Work request>
What is needed is an exact transcription of the line with "Because infrastructure, income" and all the lines that follow it in the entries below; add nothing else.
Start of Task material
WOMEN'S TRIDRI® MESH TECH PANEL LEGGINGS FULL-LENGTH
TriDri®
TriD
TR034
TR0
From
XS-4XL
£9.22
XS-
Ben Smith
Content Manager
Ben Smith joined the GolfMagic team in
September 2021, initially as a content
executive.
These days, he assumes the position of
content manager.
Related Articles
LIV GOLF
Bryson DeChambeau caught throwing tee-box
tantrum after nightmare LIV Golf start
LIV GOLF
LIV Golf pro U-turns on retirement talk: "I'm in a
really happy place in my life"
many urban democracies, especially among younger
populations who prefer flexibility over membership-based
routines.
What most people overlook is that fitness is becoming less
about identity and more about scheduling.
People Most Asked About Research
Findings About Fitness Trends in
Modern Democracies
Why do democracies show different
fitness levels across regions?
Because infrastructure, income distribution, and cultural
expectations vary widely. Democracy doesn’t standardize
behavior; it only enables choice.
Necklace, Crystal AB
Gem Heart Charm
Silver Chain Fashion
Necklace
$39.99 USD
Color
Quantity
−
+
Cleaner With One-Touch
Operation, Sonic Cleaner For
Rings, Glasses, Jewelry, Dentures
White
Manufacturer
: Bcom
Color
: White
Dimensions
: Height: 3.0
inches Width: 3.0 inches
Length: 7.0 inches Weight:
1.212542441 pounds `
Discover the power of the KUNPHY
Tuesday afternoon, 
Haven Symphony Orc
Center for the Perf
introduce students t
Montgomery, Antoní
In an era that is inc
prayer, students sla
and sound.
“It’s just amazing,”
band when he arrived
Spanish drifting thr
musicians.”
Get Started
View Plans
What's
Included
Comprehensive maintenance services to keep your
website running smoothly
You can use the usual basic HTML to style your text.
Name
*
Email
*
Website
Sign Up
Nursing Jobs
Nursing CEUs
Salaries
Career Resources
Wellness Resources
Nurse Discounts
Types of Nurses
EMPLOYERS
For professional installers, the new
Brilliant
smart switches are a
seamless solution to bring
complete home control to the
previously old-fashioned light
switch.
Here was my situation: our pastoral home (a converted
End of Task material
Reply>
Because infrastructure, income distribution, and cultural
expectations vary widely. Democracy doesn’t standardize
behavior; it only enables choice.
Necklace, Crystal AB
Gem Heart Charm
Silver Chain Fashion
Necklace
$39.99 USD
Color
Quantity
−
+
Cleaner With One-Touch
Operation, Sonic Cleaner For
Rings, Glasses, Jewelry, Dentures
White
Manufacturer
: Bcom
Color
: White
Dimensions
: Height: 3.0
inches Width: 3.0 inches
Length: 7.0 inches Weight:
1.212542441 pounds `
Discover the power of the KUNPHY
Tuesday afternoon, 
Haven Symphony Orc
Center for the Perf
introduce students t
Montgomery, Antoní
In an era that is inc
prayer, students sla
and sound.
“It’s just amazing,”
band when he arrived
Spanish drifting thr
musicians.”
Get Started
View Plans
What's
Included
Comprehensive maintenance services to keep your
website running smoothly
You can use the usual basic HTML to style your text.
Name
*
Email
*
Website
Sign Up
Nursing Jobs
Nursing CEUs
Salaries
Career Resources
Wellness Resources
Nurse Discounts
Types of Nurses
EMPLOYERS
For professional installers, the new
Brilliant
smart switches are a
seamless solution to bring
complete home control to the
previously old-fashioned light
switch.
Here was my situation: our pastoral home (a converted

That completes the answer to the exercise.